Willis looked taken aback for a moment then grinned with a combination of bravado, discomfort and irritation.

"Smart kid."

"Intelligent woman," Giles corrected.

Buffy smiled at him before turning back to Willis. "He's right. And I'm smart enough to know what I want...who I want. And smart enough to know that he deserves better friends and better memories than this." She turned back to Giles. "I'm not in the mood for pasta anymore. How 'bout we go and make some memories of our own?"

Giles smiled then turned to the thus far silent Seaton.

"I think that sounds like a very good idea," he said quietly, but in such a way that the other man simply nodded. Then he turned back to his old nemesis. "Make our apologies to the ladies, would you," he added almost disdainfully, dropping notes on the table that would easily cover the entire bill, as he rose. "It has been...interesting...to see you both again...and Judy. Ironically it was Buffy who convinced me to come here, against my better judgement. I should have known better."

"Are you okay?" Buffy asked when they reached the steps of City Hall.

Giles sat down on the top one. "Funnily enough, yes," he said. "I'd still like to tear the bastard's head off, but the feeling will pass...eventually."

She sat alongside him. "It wasn't such a good idea, was it?"

"Hm?"

"Convincing you to see them. I thought...I thought..."

"You thought I should confront my enemy," he guessed.

"Well no. It's kind of more like me seeing how great you look, knowing how much better than that jerk that you are and wanting you to see it too. I thought if you saw them you'd know it too, instead of having all those stupid doubts about yourself."

"You knew I still had doubts, even after we walked away from them at the hotel?"

Buffy looked at him sideways and grinned impishly. "Yeah, I knew. I don't know what happened to make you doubt yourself so much, but I love you, Rupert Giles, and that makes you as transparent as glass to me."

He tilted his head, his eyes bright with affection, and grinned back lopsidedly. "I love you too, Buffy Summers," he said softly, then added: "Smart Alec," in a gruff voice, and caught her lips with his.

The kiss deepened into one, less of passion, than of deep-seated affirmation of how much they loved each other.

Neither of them saw Judy some yards away, halting in her approach to watch them, before deciding that her intended apology for the behaviour of the others was an intrusion that wasn't needed. She smiled as she turned back for the Plaza Inn. She was going to really enjoy making somebody eat crow when she got back...

When Giles finally lifted his head, Buffy wrinkled her nose at him, her eyes glowing with love. "I'm starving. How about Cajun or Creole?"

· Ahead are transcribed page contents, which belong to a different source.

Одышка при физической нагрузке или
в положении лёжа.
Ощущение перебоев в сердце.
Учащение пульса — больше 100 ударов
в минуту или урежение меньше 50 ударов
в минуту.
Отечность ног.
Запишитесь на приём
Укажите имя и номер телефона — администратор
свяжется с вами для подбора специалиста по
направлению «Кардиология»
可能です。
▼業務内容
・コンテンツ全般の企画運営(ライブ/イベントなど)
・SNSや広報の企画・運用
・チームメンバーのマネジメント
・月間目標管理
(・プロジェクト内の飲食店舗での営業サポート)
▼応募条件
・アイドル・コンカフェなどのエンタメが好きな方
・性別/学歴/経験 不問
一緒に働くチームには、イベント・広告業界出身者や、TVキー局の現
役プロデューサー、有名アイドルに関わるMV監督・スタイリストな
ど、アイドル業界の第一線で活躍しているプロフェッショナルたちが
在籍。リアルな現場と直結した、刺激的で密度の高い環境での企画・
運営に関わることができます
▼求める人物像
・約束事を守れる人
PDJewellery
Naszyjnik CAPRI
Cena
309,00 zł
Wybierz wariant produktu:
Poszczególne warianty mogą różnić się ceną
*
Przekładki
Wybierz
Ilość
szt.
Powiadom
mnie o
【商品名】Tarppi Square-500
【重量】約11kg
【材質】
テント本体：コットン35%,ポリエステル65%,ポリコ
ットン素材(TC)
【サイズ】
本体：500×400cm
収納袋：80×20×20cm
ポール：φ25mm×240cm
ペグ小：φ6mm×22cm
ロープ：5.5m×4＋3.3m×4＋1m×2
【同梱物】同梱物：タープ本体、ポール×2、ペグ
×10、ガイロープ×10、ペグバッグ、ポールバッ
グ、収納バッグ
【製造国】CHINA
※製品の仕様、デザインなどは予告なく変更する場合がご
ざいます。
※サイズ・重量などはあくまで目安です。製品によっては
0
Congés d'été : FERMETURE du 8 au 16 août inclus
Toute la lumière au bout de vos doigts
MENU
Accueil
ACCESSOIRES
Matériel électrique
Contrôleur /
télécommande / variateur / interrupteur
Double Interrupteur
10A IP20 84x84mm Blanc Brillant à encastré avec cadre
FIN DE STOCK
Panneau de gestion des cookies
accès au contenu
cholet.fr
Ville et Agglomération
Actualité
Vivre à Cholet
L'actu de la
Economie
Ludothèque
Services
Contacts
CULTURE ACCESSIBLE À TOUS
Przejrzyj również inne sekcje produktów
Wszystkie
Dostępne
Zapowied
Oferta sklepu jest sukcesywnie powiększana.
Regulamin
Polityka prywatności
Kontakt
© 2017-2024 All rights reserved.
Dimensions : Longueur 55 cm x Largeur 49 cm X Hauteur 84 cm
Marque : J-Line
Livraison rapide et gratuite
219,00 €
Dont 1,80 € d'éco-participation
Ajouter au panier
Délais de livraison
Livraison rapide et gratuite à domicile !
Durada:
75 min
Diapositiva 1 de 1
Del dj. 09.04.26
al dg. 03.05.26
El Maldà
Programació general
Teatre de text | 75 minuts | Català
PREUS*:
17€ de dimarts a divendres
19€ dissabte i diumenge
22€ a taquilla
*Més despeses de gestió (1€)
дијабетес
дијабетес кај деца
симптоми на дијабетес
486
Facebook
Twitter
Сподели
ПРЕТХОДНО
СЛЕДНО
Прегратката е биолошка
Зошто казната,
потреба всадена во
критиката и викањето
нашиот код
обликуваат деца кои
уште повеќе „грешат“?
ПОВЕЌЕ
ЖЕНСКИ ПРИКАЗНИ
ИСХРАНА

His twinkled back. "Sounds appetizing, but Louisiana is a long way away."

"Now who's a smart Alec?"


Buffy, who adored Cajun and Creole food, watched Giles regarding the soup that had been placed in front of him with something approaching alarm.

"Buffy?"

"Crawfish Bisque. Trust me," she smiled.

"I don't see any craw..." he stopped as his spoon lifted from the dark soup, replete with rice and what seemed to be the body of a crustacean. He looked at it, then at Buffy over his glasses.

She giggled. "Don't panic. It's just the shell stuffed with bread and crawfish tail dressing. You scoop it out when you've finished the soup. You'll love it. Trust me."

He sighed. "I knew I should have picked my own when I saw that bloody menu. Serves me right for going to the men's room and leaving you to it, I suppose."

"Quit grumbling and try it before you sulk."

He snorted and carefully sampled the soup and rice. And then cleared his throat. "I-It certainly has...character."

"Spicy," Buffy guessed, grinning, and offered him her soda, since he'd finished his imported beer.

"Not that spicy," he said gruffly, and set to, having found Buffy's taste to be rather better than he expected.

Buffy grinned again and went back to her own crab-corn soup.

The late evening atmosphere was very soothing, despite the boats periodically slipping by on their slow journey through 'Pirates of the Caribbean'. It wasn't too busy so late in the afternoon, and it was pleasantly cool.

Giles sat back after filling his glass again with the new bottle of Beck's. "That was most enjoyable, if a little...unusual. I dread to think what you've ordered for a main course, but as long as it isn't looking back at me, I daresay I'll survive."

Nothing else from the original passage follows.